---------- INPUT DATA
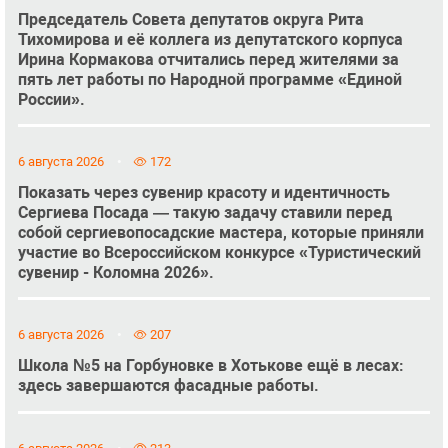
Председатель Совета депутатов округа Рита
Тихомирова и её коллега из депутатского корпуса
Ирина Кормакова отчитались перед жителями за
пять лет работы по Народной программе «Единой
России».
6 августа 2026
172
Показать через сувенир красоту и идентичность
Сергиева Посада — такую задачу ставили перед
собой сергиевопосадские мастера, которые приняли
участие во Всероссийском конкурсе «Туристический
сувенир - Коломна 2026».
6 августа 2026
207
Школа №5 на Горбуновке в Хотькове ещё в лесах:
здесь завершаются фасадные работы.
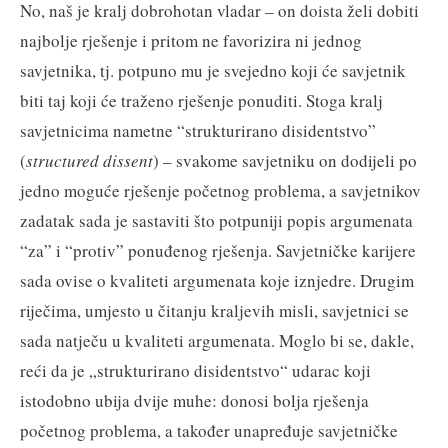
No, naš je kralj dobrohotan vladar – on doista želi dobiti
najbolje rješenje i pritom ne favorizira ni jednog
savjetnika, tj. potpuno mu je svejedno koji će savjetnik
biti taj koji će traženo rješenje ponuditi. Stoga kralj
savjetnicima nametne “strukturirano disidentstvo”
(
structured dissent
) – svakome savjetniku on dodijeli po
jedno moguće rješenje početnog problema, a savjetnikov
zadatak sada je sastaviti što potpuniji popis argumenata
“za” i “protiv” ponuđenog rješenja. Savjetničke karijere
sada ovise o kvaliteti argumenata koje iznjedre. Drugim
riječima, umjesto u čitanju kraljevih misli, savjetnici se
sada natječu u kvaliteti argumenata. Moglo bi se, dakle,
reći da je „strukturirano disidentstvo“ udarac koji
istodobno ubija dvije muhe: donosi bolja rješenja
početnog problema, a također unapređuje savjetničke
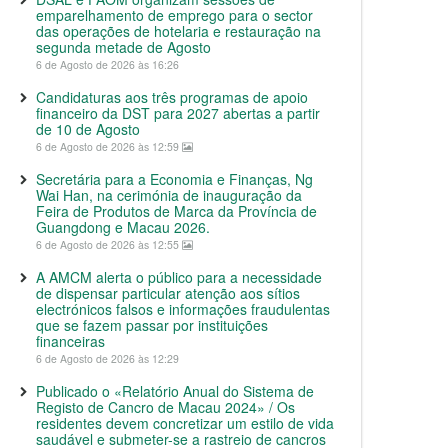
emparelhamento de emprego para o sector
das operações de hotelaria e restauração na
segunda metade de Agosto
6 de Agosto de 2026 às 16:26
Candidaturas aos três programas de apoio
financeiro da DST para 2027 abertas a partir
de 10 de Agosto
6 de Agosto de 2026 às 12:59
Secretária para a Economia e Finanças, Ng
Wai Han, na cerimónia de inauguração da
Feira de Produtos de Marca da Província de
Guangdong e Macau 2026.
6 de Agosto de 2026 às 12:55
A AMCM alerta o público para a necessidade
de dispensar particular atenção aos sítios
electrónicos falsos e informações fraudulentas
que se fazem passar por instituições
financeiras
6 de Agosto de 2026 às 12:29
Publicado o «Relatório Anual do Sistema de
Registo de Cancro de Macau 2024» / Os
residentes devem concretizar um estilo de vida
saudável e submeter-se a rastreio de cancros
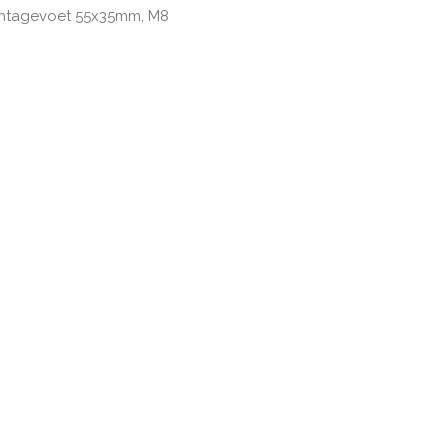
ontagevoet 55x35mm, M8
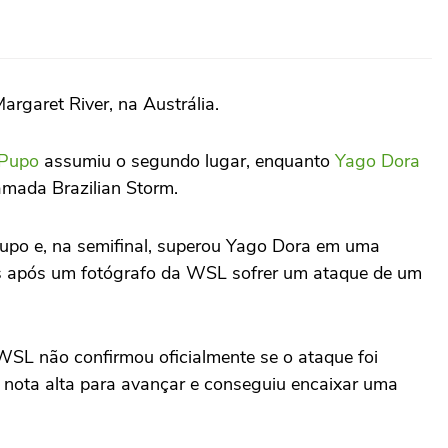
argaret River, na Austrália.
 Pupo
assumiu o segundo lugar, enquanto
Yago Dora
amada Brazilian Storm.
l Pupo e, na semifinal, superou Yago Dora em uma
ras após um fotógrafo da WSL sofrer um ataque de um
A WSL não confirmou oficialmente se o ataque foi
 nota alta para avançar e conseguiu encaixar uma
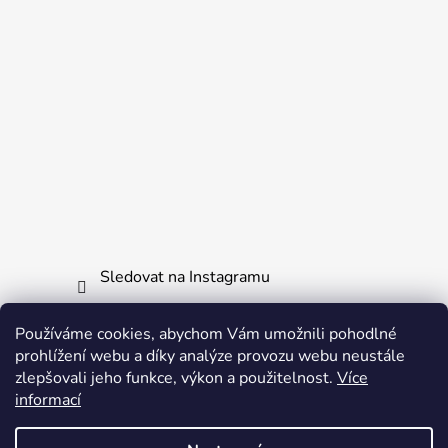
Sledovat na Instagramu
Používáme cookies, abychom Vám umožnili pohodlné
Informace pro vás
prohlížení webu a díky analýze provozu webu neustále
zlepšovali jeho funkce, výkon a použitelnost.
Více
Obchodní podmínky
informací
Ochrana osobních údajů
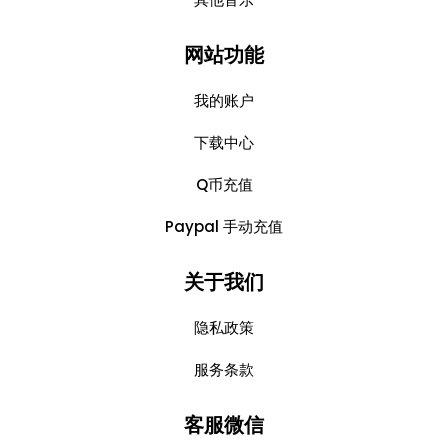
网站功能
我的账户
下载中心
Q币充值
Paypal 手动充值
关于我们
隐私政策
服务条款
客服微信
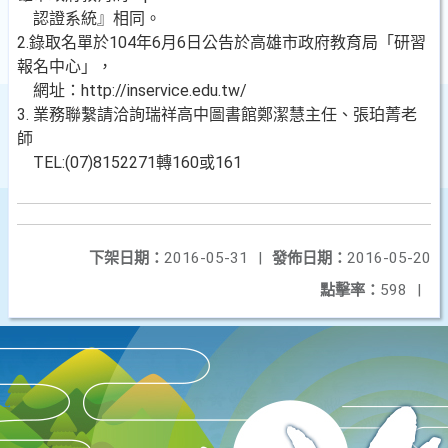
認證系統』相同。
2.錄取名單於104年6月6日公告於高雄市政府教育局「研習
報名中心」，
網址：http://inservice.edu.tw/
3. 業務聯繫請洽詢瑞祥高中圖書館鄭潔慧主任、張珀菁老
師
TEL:(07)8152271
轉160或161
下架日期：
2016-05-31
|
發佈日期：
2016-05-20
點擊率：
598
|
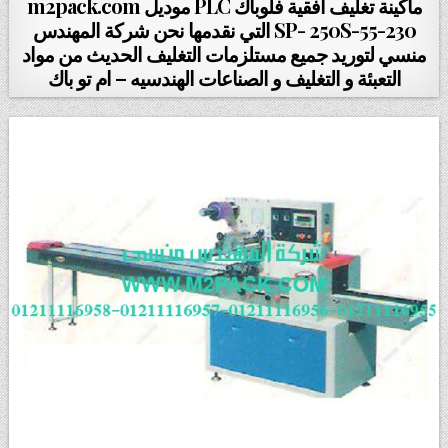
ماكينة تغليف أفقية فلوباك PLC موديل m2pack.com
SP- 250S-55-230 التي نقدمها نحن شركة المهندس
منسي لتوريد جميع مستلزمات التغليف الحديث من مواد
التعبئة و التغليف و الصناعات الهندسيه – ام تو باك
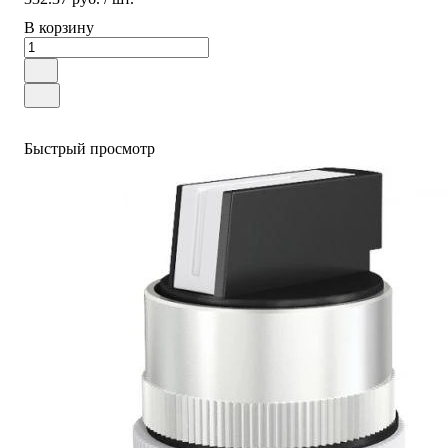
В корзину
Быстрый просмотр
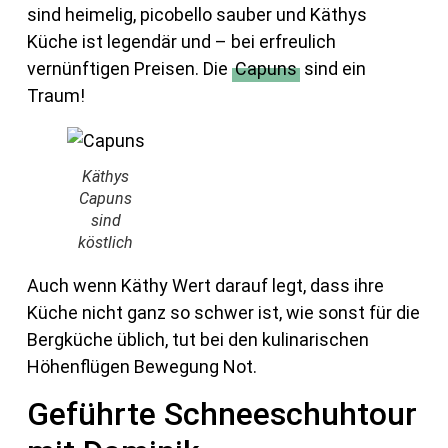
sind heimelig, picobello sauber und Käthys
Küche ist legendär und – bei erfreulich
vernünftigen Preisen. Die
Capuns
sind ein
Traum!
Käthys
Capuns
sind
köstlich
Auch wenn Käthy Wert darauf legt, dass ihre
Küche nicht ganz so schwer ist, wie sonst für die
Bergküche üblich, tut bei den kulinarischen
Höhenflügen Bewegung Not.
Geführte Schneeschuhtour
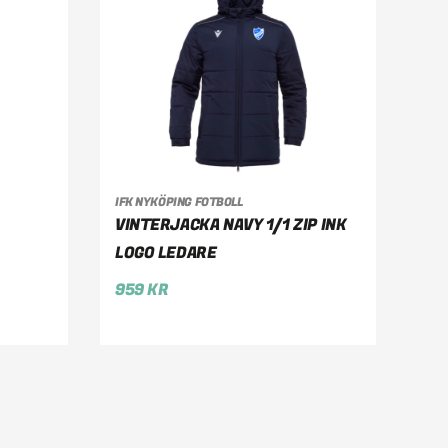
IFK NYKÖPING FOTBOLL
VÄLJ ALTERNATIV
VINTERJACKA NAVY 1/1 ZIP INK
LOGO LEDARE
959
KR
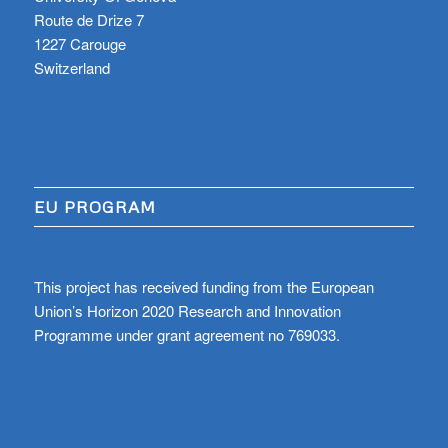
Route de Drize 7
1227 Carouge
Switzerland
EU PROGRAM
This project has received funding from the European
Union’s Horizon 2020 Research and Innovation
Programme under grant agreement no 769033.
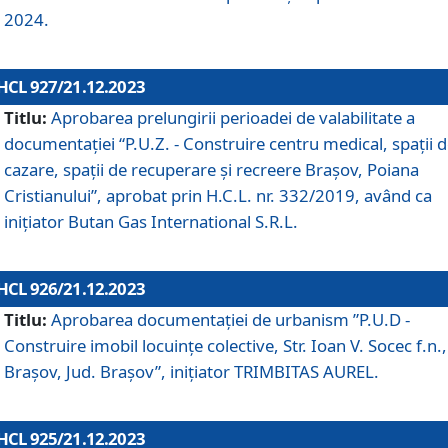
2024.
HCL 927/21.12.2023
Titlu:
Aprobarea prelungirii perioadei de valabilitate a
documentaţiei “P.U.Z. - Construire centru medical, spații 
cazare, spații de recuperare și recreere Brașov, Poiana
Cristianului”, aprobat prin H.C.L. nr. 332/2019, având ca
inițiator Butan Gas International S.R.L.
HCL 926/21.12.2023
Titlu:
Aprobarea documentaţiei de urbanism ”P.U.D -
Construire imobil locuințe colective, Str. Ioan V. Socec f.n.,
Brașov, Jud. Brașov”, inițiator TRIMBITAS AUREL.
HCL 925/21.12.2023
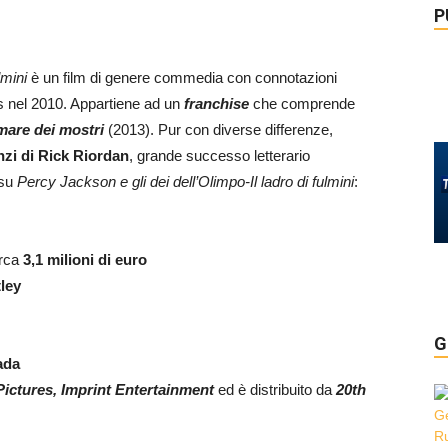
P
lmini
è un film di genere commedia con connotazioni
s nel 2010. Appartiene ad un
franchise
che comprende
 mare dei mostri
(2013). Pur con diverse differenze,
zi di Rick Riordan
, grande successo letterario
su
Percy Jackson e gli dei dell’Olimpo-Il ladro di fulmini
:
irca
3,1 milioni di euro
tley
G
ada
Pictures, Imprint Entertainment
ed è distribuito da
20th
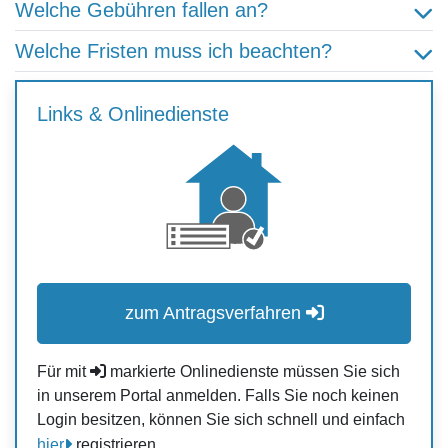
Welche Gebühren fallen an?
Welche Fristen muss ich beachten?
Links & Onlinedienste
zum Antragsverfahren
Für mit
markierte Onlinedienste müssen Sie sich
in unserem Portal anmelden. Falls Sie noch keinen
Login besitzen, können Sie sich schnell und einfach
hier
registrieren.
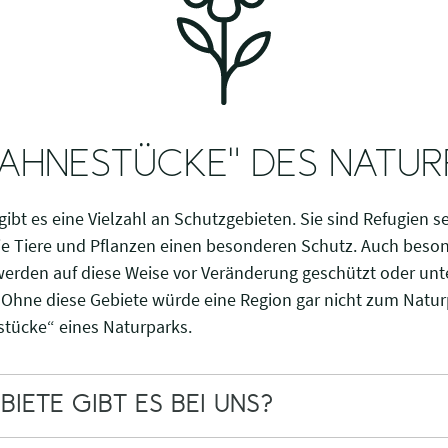
SAHNESTÜCKE" DES NATU
ibt es eine Vielzahl an Schutzgebieten. Sie sind Refugien 
die Tiere und Pflanzen einen besonderen Schutz. Auch bes
erden auf diese Weise vor Veränderung geschützt oder un
: Ohne diese Gebiete würde eine Region gar nicht zum Natu
stücke“ eines Naturparks.
ETE GIBT ES BEI UNS?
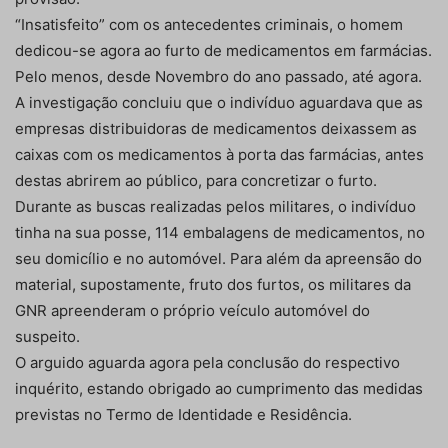
“Insatisfeito” com os antecedentes criminais, o homem
dedicou-se agora ao furto de medicamentos em farmácias.
Pelo menos, desde Novembro do ano passado, até agora.
A investigação concluiu que o indivíduo aguardava que as
empresas distribuidoras de medicamentos deixassem as
caixas com os medicamentos à porta das farmácias, antes
destas abrirem ao público, para concretizar o furto.
Durante as buscas realizadas pelos militares, o indivíduo
tinha na sua posse, 114 embalagens de medicamentos, no
seu domicílio e no automóvel. Para além da apreensão do
material, supostamente, fruto dos furtos, os militares da
GNR apreenderam o próprio veículo automóvel do
suspeito.
O arguido aguarda agora pela conclusão do respectivo
inquérito, estando obrigado ao cumprimento das medidas
previstas no Termo de Identidade e Residência.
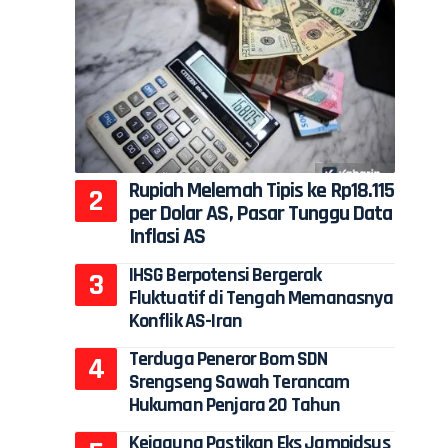
Rupiah Melemah Tipis ke Rp18.115
per Dolar AS, Pasar Tunggu Data
Inflasi AS
IHSG Berpotensi Bergerak
Fluktuatif di Tengah Memanasnya
Konflik AS-Iran
Terduga Peneror Bom SDN
Srengseng Sawah Terancam
Hukuman Penjara 20 Tahun
Kejagung Pastikan Eks Jampidsus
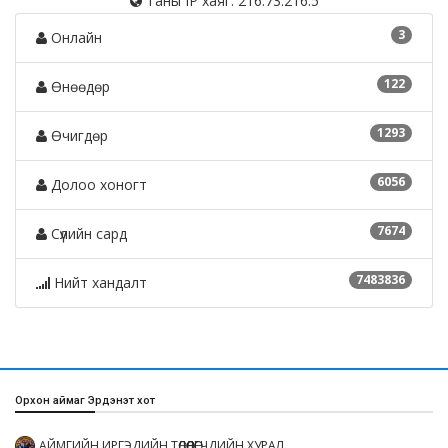
Таны IP хаяг: 216.73.216.5
3
Онлайн
122
Өнөөдөр
1293
Өчигдөр
6056
Долоо хоногт
7674
Сүүлийн сард
7483836
Нийт хандалт
Орхон аймаг Эрдэнэт хот
АЙМГИЙН ИРГЭДИЙН ТӨЛӨӨЛӨГЧДИЙН ХУРАЛ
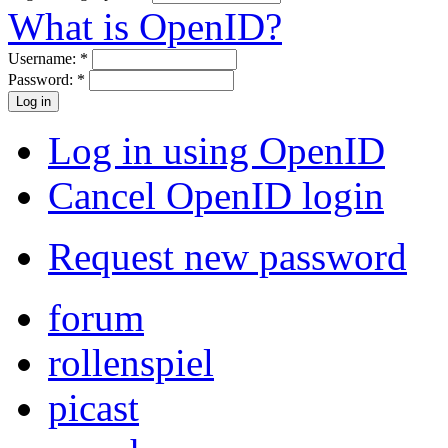
What is OpenID?
Username:
*
Password:
*
Log in using OpenID
Cancel OpenID login
Request new password
forum
rollenspiel
picast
--------------------
All of the entries must be reproduced exactly, apart from the pictures, which are to be dropped.

Председатель Совета депутатов округа Рита
Тихомирова и её коллега из депутатского корпуса
Ирина Кормакова отчитались перед жителями за
пять лет работы по Народной программе «Единой
России».
6 августа 2026
172
Показать через сувенир красоту и идентичность
Сергиева Посада — такую задачу ставили перед
собой сергиевопосадские мастера, которые приняли
участие во Всероссийском конкурсе «Туристический
сувенир - Коломна 2026».
6 августа 2026
207
Школа №5 на Горбуновке в Хотькове ещё в лесах:
здесь завершаются фасадные работы.
No, naš je kralj dobrohotan vladar – on doista želi dobiti
najbolje rješenje i pritom ne favorizira ni jednog
savjetnika, tj. potpuno mu je svejedno koji će savjetnik
biti taj koji će traženo rješenje ponuditi. Stoga kralj
savjetnicima nametne “strukturirano disidentstvo”
(
structured dissent
) – svakome savjetniku on dodijeli po
jedno moguće rješenje početnog problema, a savjetnikov
zadatak sada je sastaviti što potpuniji popis argumenata
“za” i “protiv” ponuđenog rješenja. Savjetničke karijere
sada ovise o kvaliteti argumenata koje iznjedre. Drugim
riječima, umjesto u čitanju kraljevih misli, savjetnici se
sada natječu u kvaliteti argumenata. Moglo bi se, dakle,
reći da je „strukturirano disidentstvo“ udarac koji
istodobno ubija dvije muhe: donosi bolja rješenja
početnog problema, a također unapređuje savjetničke
emparelhamento de emprego para o sector
das operações de hotelaria e restauração na
segunda metade de Agosto
6 de Agosto de 2026 às 16:26
Candidaturas aos três programas de apoio
financeiro da DST para 2027 abertas a partir
de 10 de Agosto
6 de Agosto de 2026 às 12:59
Secretária para a Economia e Finanças, Ng
Wai Han, na cerimónia de inauguração da
Feira de Produtos de Marca da Província de
Guangdong e Macau 2026.
6 de Agosto de 2026 às 12:55
A AMCM alerta o público para a necessidade
de dispensar particular atenção aos sítios
electrónicos falsos e informações fraudulentas
que se fazem passar por instituições
financeiras
6 de Agosto de 2026 às 12:29
Publicado o «Relatório Anual do Sistema de
Registo de Cancro de Macau 2024» / Os
residentes devem concretizar um estilo de vida
saudável e submeter-se a rastreio de cancros
ontagevoet 55x35mm, M8
argaret River, na Austrália.
 Pupo
assumiu o segundo lugar, enquanto
Yago Dora
amada Brazilian Storm.
l Pupo e, na semifinal, superou Yago Dora em uma
ras após um fotógrafo da WSL sofrer um ataque de um
A WSL não confirmou oficialmente se o ataque foi
 nota alta para avançar e conseguiu encaixar uma
Sledovat na Instagramu
Používáme cookies, abychom Vám umožnili pohodlné
Informace pro vás
prohlížení webu a díky analýze provozu webu neustále
zlepšovali jeho funkce, výkon a použitelnost.
Více
Obchodní podmínky
informací
Ochrana osobních údajů
网站功能
我的账户
下载中心
Q币充值
Paypal 手动充值
关于我们
隐私政策
服务条款
客服微信
認證系統』相同。
2.錄取名單於104年6月6日公告於高雄市政府教育局「研習
報名中心」，
網址：http://inservice.edu.tw/
3. 業務聯繫請洽詢瑞祥高中圖書館鄭潔慧主任、張珀菁老
師
TEL:(07)8152271
轉160或161
下架日期：
2016-05-31
|
發佈日期：
2016-05-20
點擊率：
598
|
ماكينة تغليف أفقية فلوباك PLC موديل m2pack.com
SP- 250S-55-230 التي نقدمها نحن شركة المهندس
منسي لتوريد جميع مستلزمات التغليف الحديث من مواد
التعبئة و التغليف و الصناعات الهندسيه – ام تو باك
В корзину
Быстрый просмотр
sind heimelig, picobello sauber und Käthys
Küche ist legendär und – bei erfreulich
vernünftigen Preisen. Die
Capuns
sind ein
Traum!
Käthys
Capuns
sind
köstlich
Auch wenn Käthy Wert darauf legt, dass ihre
Küche nicht ganz so schwer ist, wie sonst für die
Bergküche üblich, tut bei den kulinarischen
Höhenflügen Bewegung Not.
Geführte Schneeschuhtour
IFK NYKÖPING FOTBOLL
VÄLJ ALTERNATIV
VINTERJACKA NAVY 1/1 ZIP INK
LOGO LEDARE
959
KR
Route de Drize 7
1227 Carouge
Switzerland
EU PROGRAM
This project has received funding from the European
Union’s Horizon 2020 Research and Innovation
Programme under grant agreement no 769033.
2024.
HCL 927/21.12.2023
Titlu:
Aprobarea prelungirii perioadei de valabilitate a
documentaţiei “P.U.Z. - Construire centru medical, spații 
cazare, spații de recuperare și recreere Brașov, Poiana
Cristianului”, aprobat prin H.C.L. nr. 332/2019, având ca
inițiator Butan Gas International S.R.L.
HCL 926/21.12.2023
Titlu:
Aprobarea documentaţiei de urbanism ”P.U.D -
Construire imobil locuințe colective, Str. Ioan V. Socec f.n.,
Brașov, Jud. Brașov”, inițiator TRIMBITAS AUREL.
HCL 925/21.12.2023
P
lmini
è un film di genere commedia con connotazioni
s nel 2010. Appartiene ad un
franchise
che comprende
 mare dei mostri
(2013). Pur con diverse differenze,
zi di Rick Riordan
, grande successo letterario
su
Percy Jackson e gli dei dell’Olimpo-Il ladro di fulmini
:
irca
3,1 milioni di euro
tley
G
ada
Pictures, Imprint Entertainment
ed è distribuito da
20th
Welche Gebühren fallen an?
Welche Fristen muss ich beachten?
Links & Onlinedienste
zum Antragsverfahren
Für mit
markierte Onlinedienste müssen Sie sich
in unserem Portal anmelden. Falls Sie noch keinen
Login besitzen, können Sie sich schnell und einfach
hier
registrieren.
SAHNESTÜCKE" DES NATU
ibt es eine Vielzahl an Schutzgebieten. Sie sind Refugien 
die Tiere und Pflanzen einen besonderen Schutz. Auch bes
erden auf diese Weise vor Veränderung geschützt oder un
: Ohne diese Gebiete würde eine Region gar nicht zum Natu
stücke“ eines Naturparks.
ETE GIBT ES BEI UNS?
“Insatisfeito” com os antecedentes criminais, o homem
dedicou-se agora ao furto de medicamentos em farmácias.
Pelo menos, desde Novembro do ano passado, até agora.
A investigação concluiu que o indivíduo aguardava que as
empresas distribuidoras de medicamentos deixassem as
caixas com os medicamentos à porta das farmácias, antes
destas abrirem ao público, para concretizar o furto.
Durante as buscas realizadas pelos militares, o indivíduo
tinha na sua posse, 114 embalagens de medicamentos, no
seu domicílio e no automóvel. Para além da apreensão do
material, supostamente, fruto dos furtos, os militares da
GNR apreenderam o próprio veículo automóvel do
suspeito.
O arguido aguarda agora pela conclusão do respectivo
inquérito, estando obrigado ao cumprimento das medidas
previstas no Termo de Identidade e Residência.
Rupiah Melemah Tipis ke Rp18.115
per Dolar AS, Pasar Tunggu Data
Inflasi AS
IHSG Berpotensi Bergerak
Fluktuatif di Tengah Memanasnya
Konflik AS-Iran
Terduga Peneror Bom SDN
Srengseng Sawah Terancam
Hukuman Penjara 20 Tahun
Kejagung Pastikan Eks Jampidsus
Таны IP хаяг: 216.73.216.5
3
Онлайн
122
Өнөөдөр
1293
Өчигдөр
6056
Долоо хоногт
7674
Сүүлийн сард
7483836
Нийт хандалт
Орхон аймаг Эрдэнэт хот
АЙМГИЙН ИРГЭДИЙН ТӨЛӨӨЛӨГЧДИЙН ХУРАЛ
What is OpenID?
Username:
*
Password:
*
Log in using OpenID
Cancel OpenID login
Request new password
forum
rollenspiel
picast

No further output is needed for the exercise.